La chronique de Jean Rouzaud.
En 1992, le label Soul Jazz Records ouvre son bal avec une drôle de galette de jazz expérimental. Dix-neuf morceaux assez martiens, comme des musiques de films étirées, syncopées, décalées…Hors cadre.
Airs martiens
À Londres, on est au bout des modes années 80 : tout y est passé, du Punk-Rock à la House Techno en passant par World, Latino, Rap…La new-wave a tout ratissé…Le retour du Jazz avait sonné.
L’Angleterre renouait, dans un bain musical géant, avec quelques sources, rebaptisées Acid Jazz , Electro Jazz, Latin Jazz. Un néo jazz chic, poseur, design, comme avait pu l’être le Jazz cool trente ans plus tôt. Chris Bowden, saxophoniste, lance alors sa « capsule de temps », comme un message groupé. À envoyer dans l’espace ?
En attendant, les magazines trendy d’alors, de The Face à NME en passant par ID, trouvent cet essai suprême ! On cite Miles Davis, Satie, Stravinsky, Star Trek ! Les Anglais ont le chic pour adorer l’avant-garde et en faire une base Pop.
Ce disque est une « expérience ». On invente des étiquettes comme Astro Jazz, Electronica Psycho acoustique (!). Orchestration classique et Dub Beats, un nouveau territoire…zéro synthétiseurs, devenus omniprésents, donc « out », Chris Bowden a évité le cliché.
Bowden a créé un orchestre violon, flute, violoncelle, clarinette, clavier, percus et tablas plus voix, pour un résultat de dix-neuf morceaux venus de nulle part. Une drôle de combinaison tantôt lente, tantôt rythmée, musique de film planant, ou de suspens ou d’un genre inconnu…
On parla à l’époque des confins du système solaire (!), à cause des titres de morceaux comme « Epsilon transmissioné », « Extra vehicule activity », « Time capsule » ou « Telescopic » 1, 2 et 3.
Un disque impossible ?
Aujourd’hui, on dirait une muzak d’ascenseur réussie, raffinée, un massage auditif qui parfois s’éteint, comme à distance. Un mix jazzy satiné, pas habituel, très B.O. de musique de film. Ambiance et atmosphère garantie.

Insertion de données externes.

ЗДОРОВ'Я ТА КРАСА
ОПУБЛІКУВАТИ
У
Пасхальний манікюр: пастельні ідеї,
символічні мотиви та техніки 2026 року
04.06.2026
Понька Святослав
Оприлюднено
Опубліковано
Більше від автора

De beaux breaks, avec des reprises rythmiques souterraines. Zero dance, n’attendez aucun trémoussement. Jungle et Drum and Bass vont arriver, patience.
Ce disque impossible sonna le temps venu pour des musiciens intellos de repartir sur des sentiers orchestraux, plus ambitieux et instrumentaux. Puis la planète New Jazz rajouta les nouveaux rythmes électroniques. Mais c’est une autre histoire…
Chris Bowden. Time capsule. Réédition Soul Jazz record. Dix-neuf morceaux acoustiques. Existe en CD, double vinyl collector et Digital.